The great electoral queue: when 21 thousand dreams collide with 333 realities
The National Electoral Institute has just released the figures. Nearly 21 thousand people have applied for 333 positions in its 2026 Public Competition. Yes, you read that right. The math is brutal: for every available seat, there are about 63 people waiting in line.
The INE sells it as one of the “most extensive and inclusive” processes in its recent history. The positions are divided into 49 different positions, from Executive Directorates to decentralized bodies. The stated objective: “strengthen the electoral function” with “highly qualified” personnel.
“This process is based on principles of merit, clear rules and objective evaluations,” says the official statement.
Parity as a flag (and as a cipher)
This is where the institutional discourse gets interesting. Of the 20,900 applicants, 11,213 are women, 9,604 are men and 83 are non-binary people. The INE not only boasts the numbers, but also announces that 66.67% of the vacancies will be filled by women.
Sounds good on paper. Exclusive places for women, parity criteria, inclusion for historically discriminated groups. All wrapped in the neat language of 21st century public service.

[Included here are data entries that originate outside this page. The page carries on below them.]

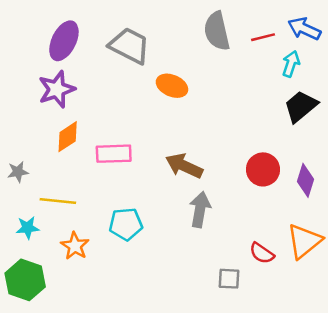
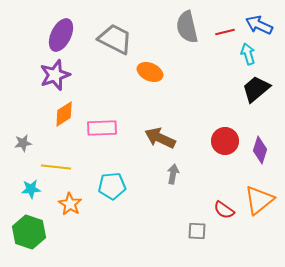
cyan arrow: (291, 64) -> (248, 54), turned -35
gray arrow: (200, 210) -> (173, 174), size x0.7

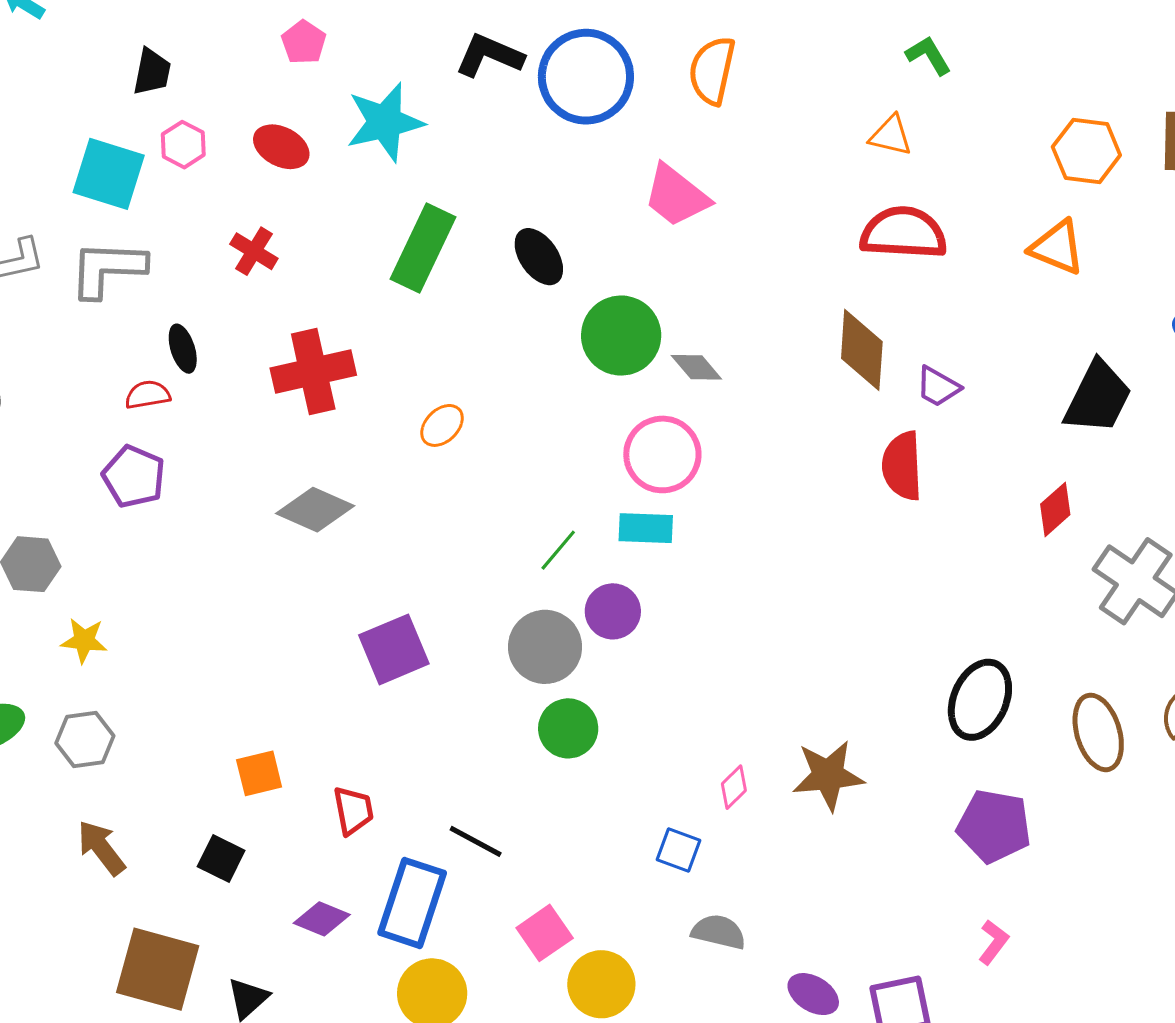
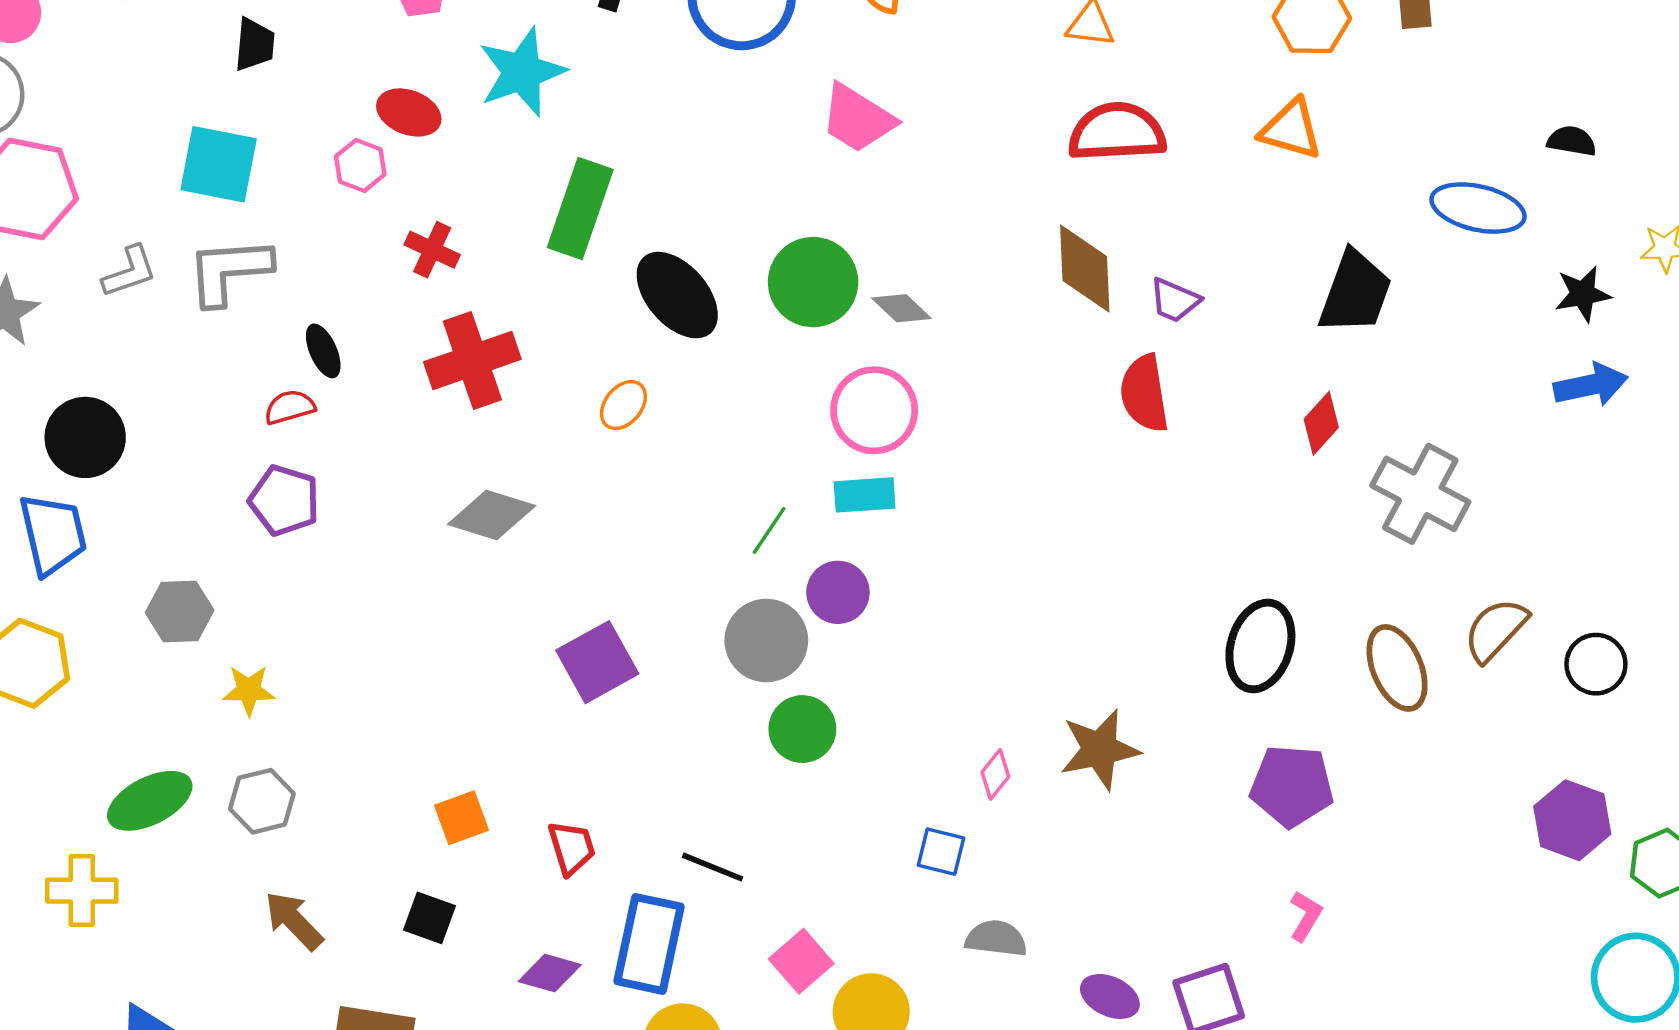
pink hexagon: (183, 145) -> (360, 165), moved
red cross: (254, 251) -> (432, 250), moved
black ellipse: (539, 257) -> (677, 295), moved, size x1.4

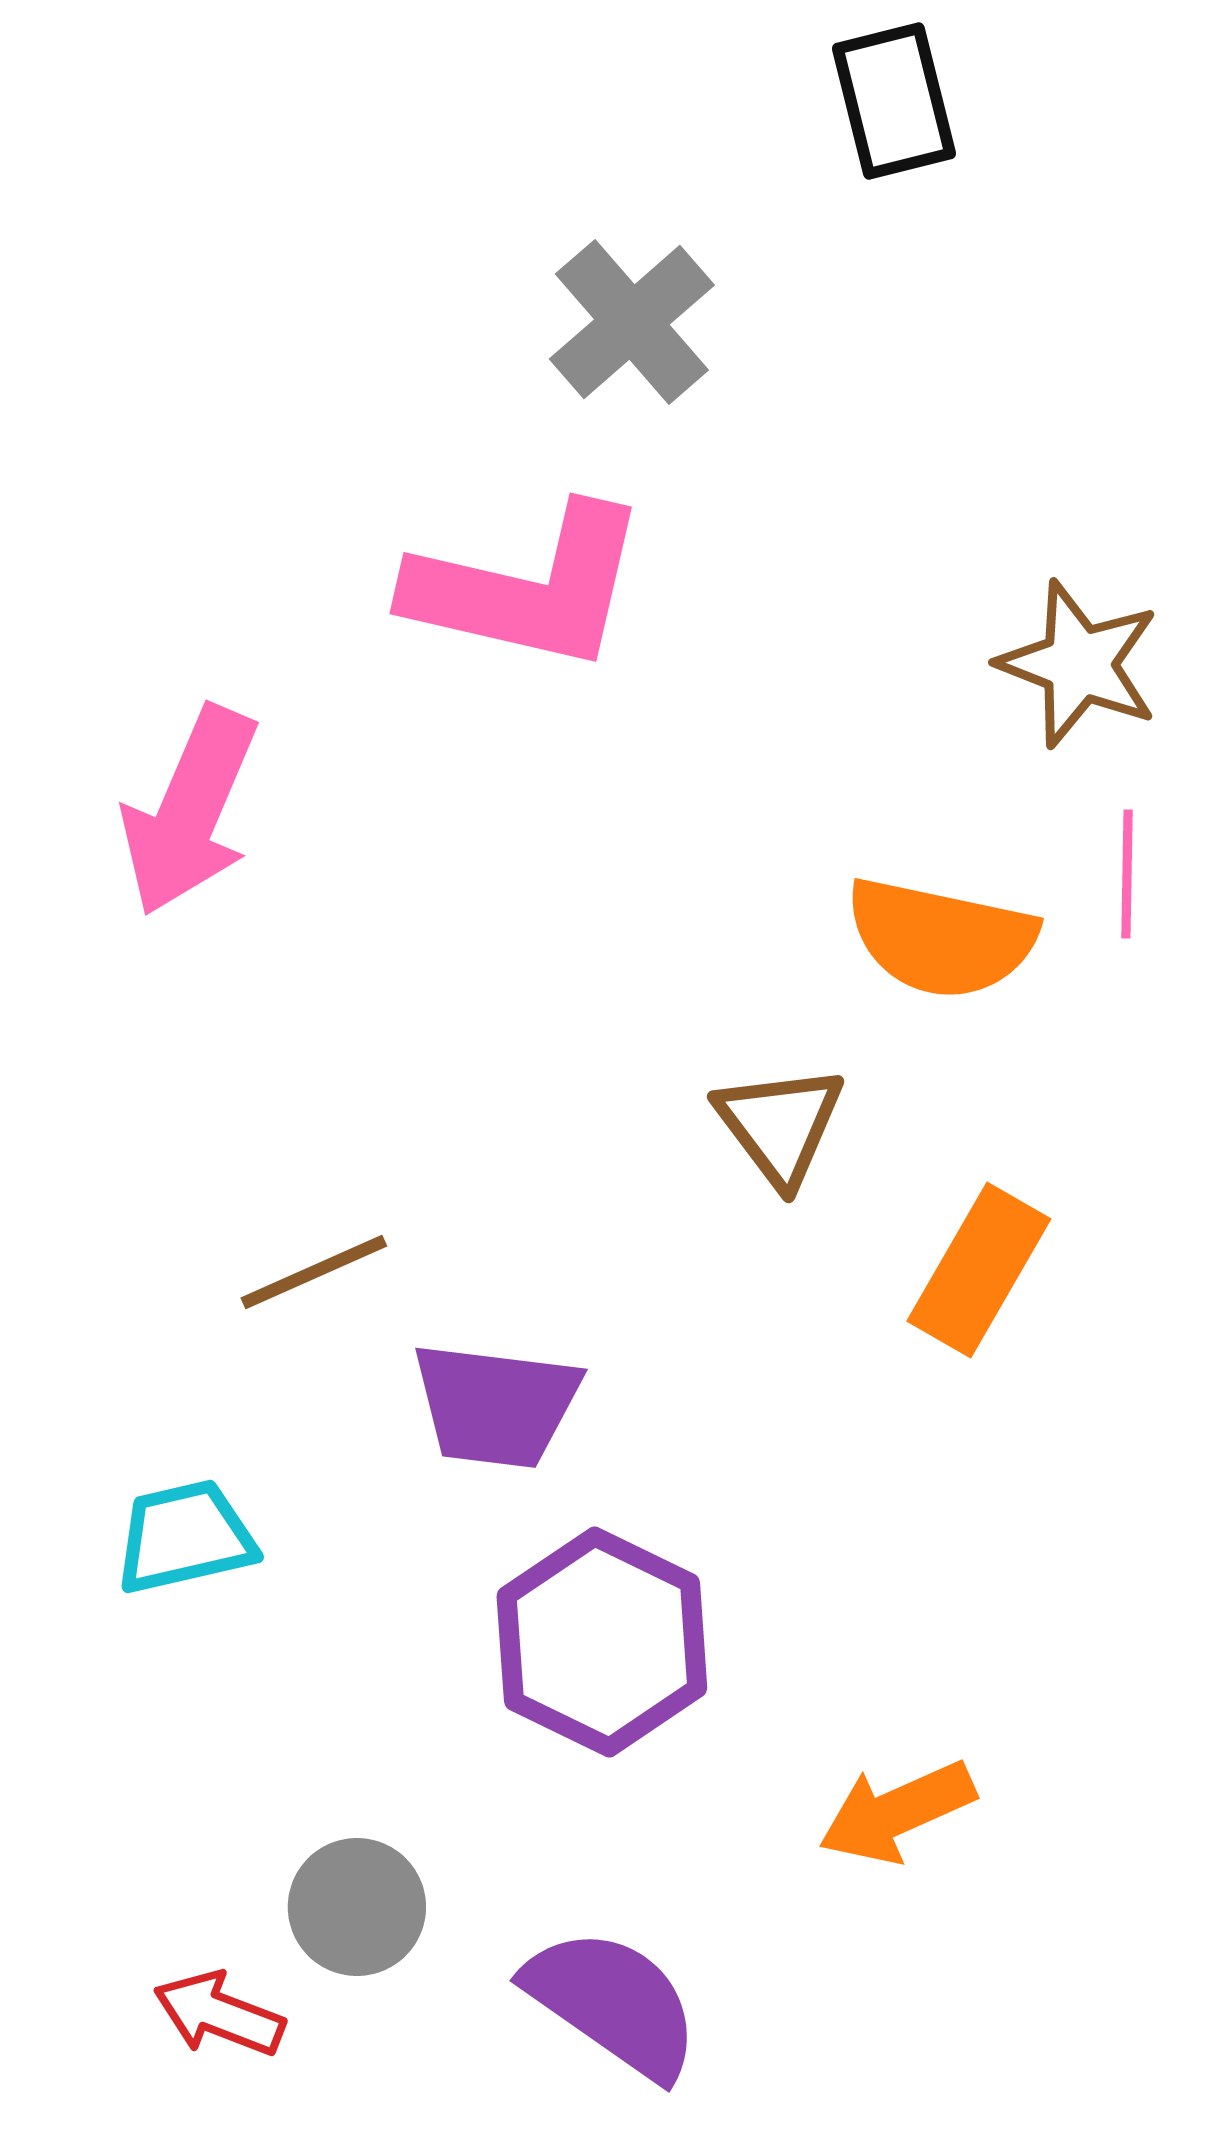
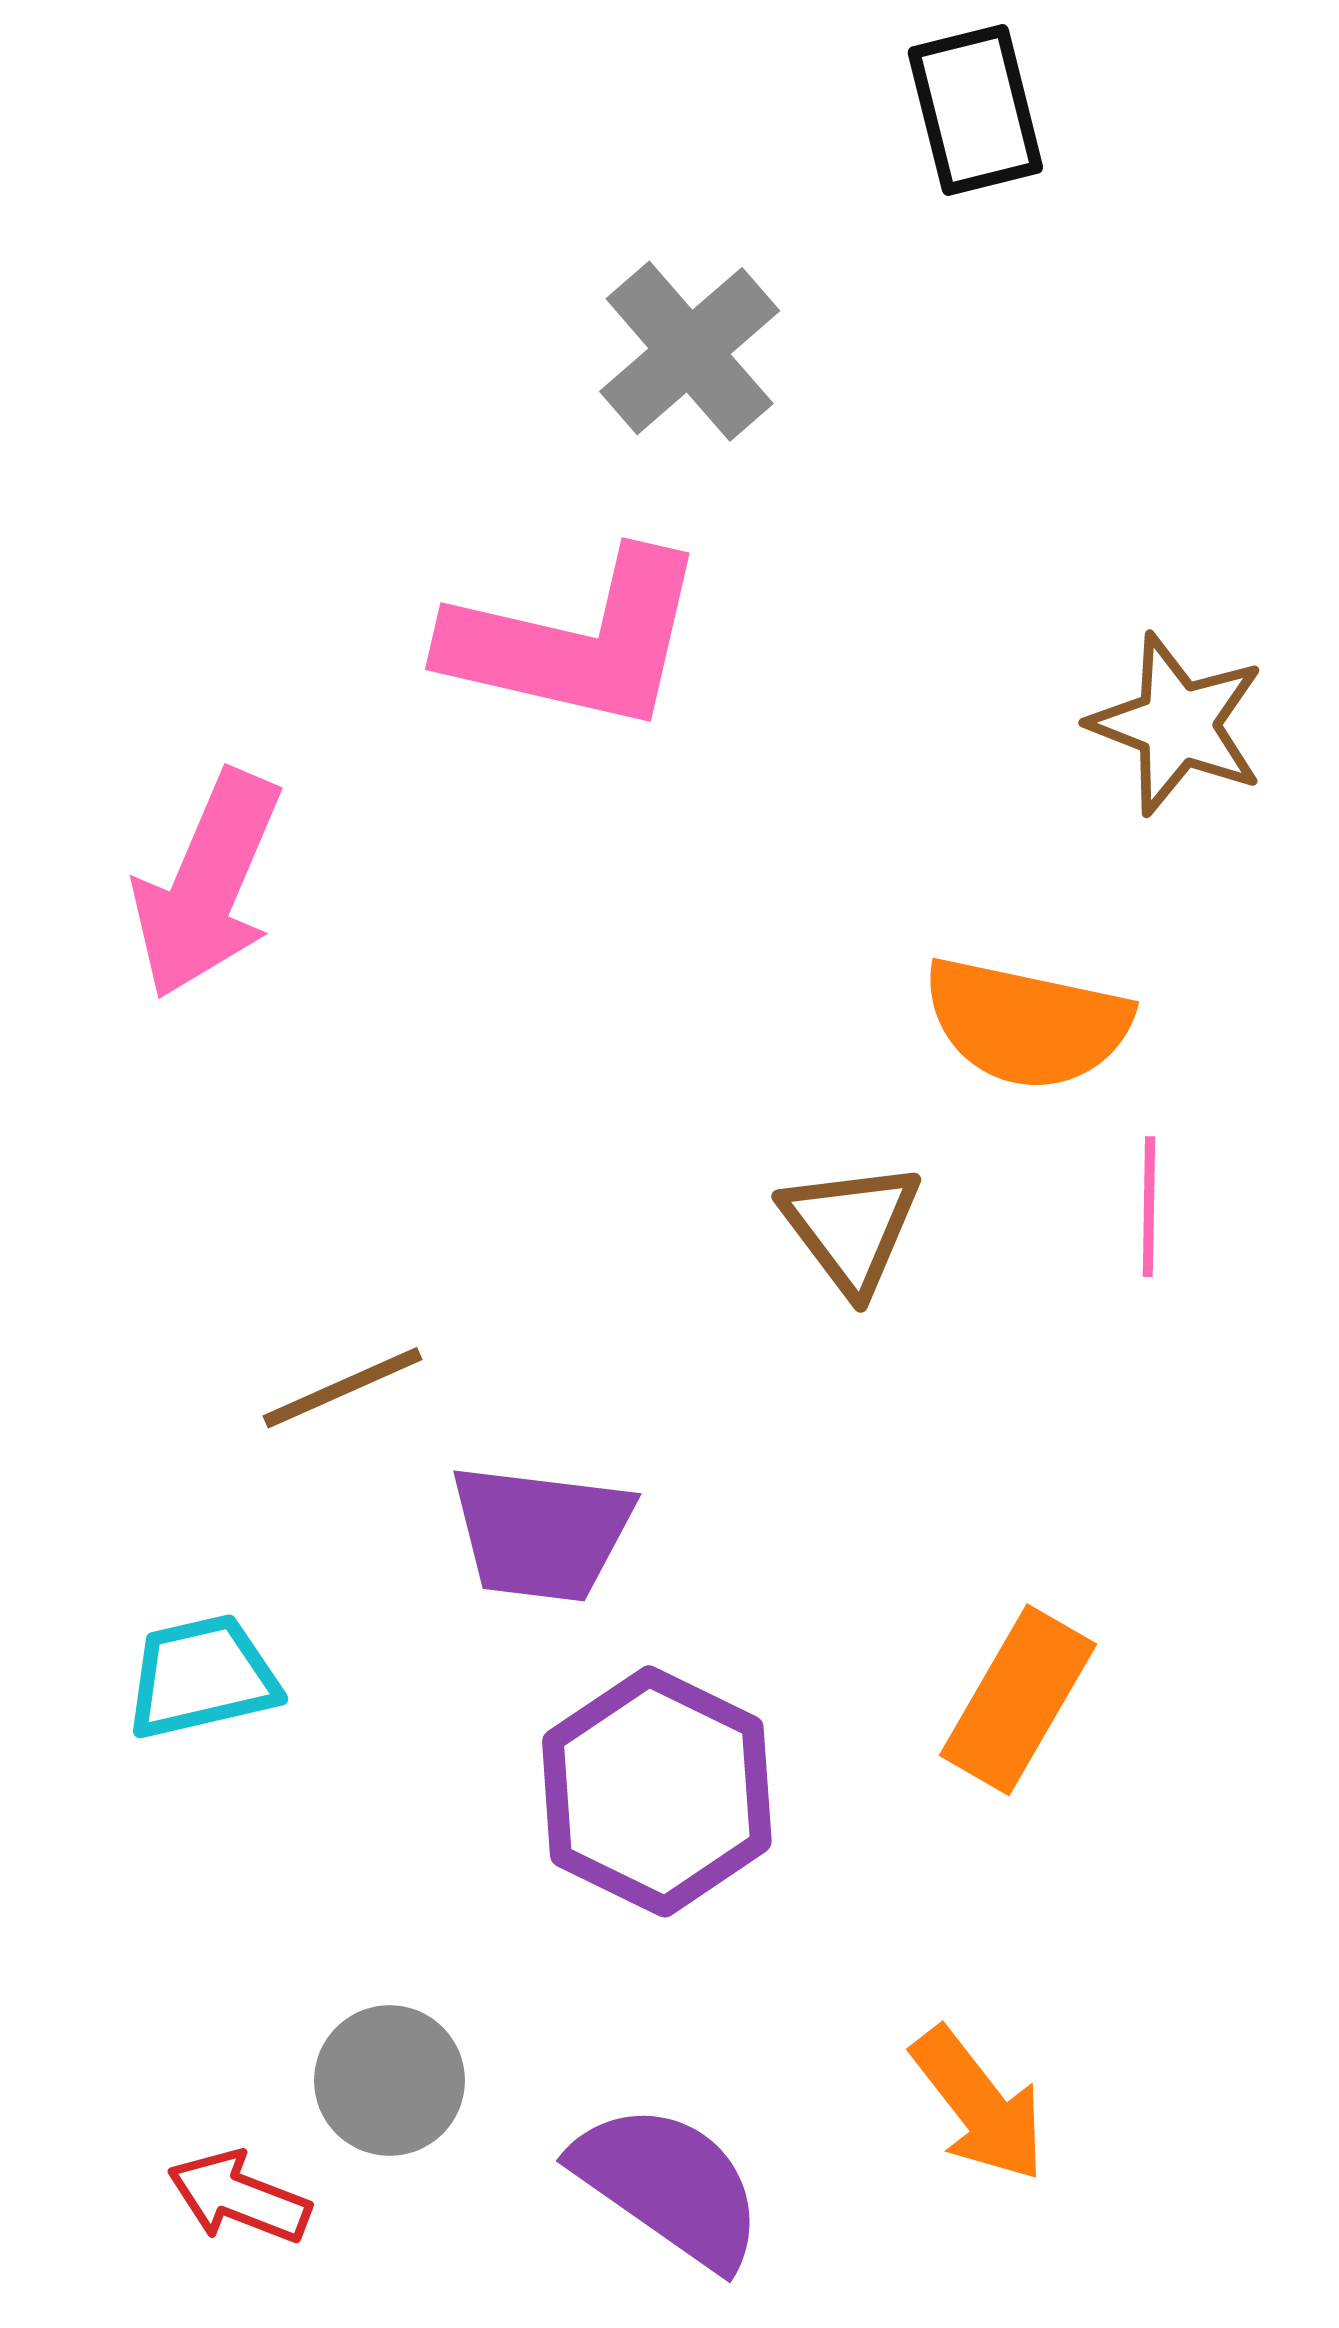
pink line: (1127, 874) -> (1149, 1207), moved
orange rectangle: (979, 1270) -> (1018, 1700), moved
orange arrow: (897, 1812) -> (979, 2105), moved, turned -104

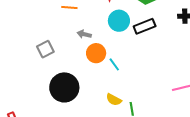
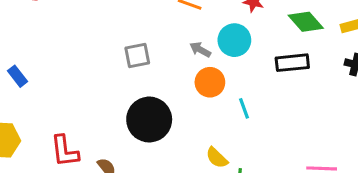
cyan circle: (119, 21) -> (234, 40), moved
cyan line: (114, 64) -> (244, 108), moved

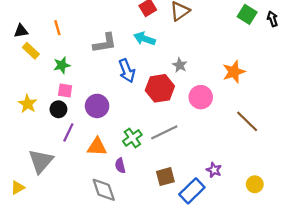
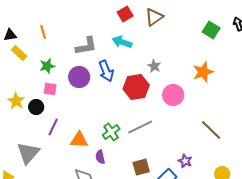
green square: (247, 14) -> (211, 30), moved
purple circle: (97, 106) -> (79, 77), moved
black circle: (58, 109) -> (36, 107), moved
brown line: (247, 121) -> (211, 130), moved

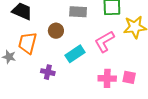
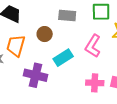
pink L-shape: (104, 41) -> (93, 46), turned -30
purple cross: (48, 72) -> (35, 75), size x1.6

But allow me a cynical-institutional moment. When an organization trumpets its inclusion mechanisms, I always wonder: are we celebrating progress or excusing centuries of exclusion? Is this the quota that corrects or the one that perpetuates?
The most revealing thing is usually what is not said. For example: how many of these positions are really new and how many are simple internal retraining? The INE mentions that the contest offers “growth opportunities” for those who are already within the SPEN. Translation: part of the pie has already been shared.
And then there is that uncomfortable detail: 83 non-binary people among more than twenty thousand applicants. Symbolic figure that shouts more about what is missing than about what has been achieved.
In the end, behind the impeccable statement and the round figures there is a simple truth: thousands of people still believe in the possibility of changing the system from within. Or at least, to get a stable job.
The question that remains is whether this contest will really strengthen democracy or simply renew the electoral bureaucracy with a more diverse face. Time—and the upcoming electoral processes—will tell.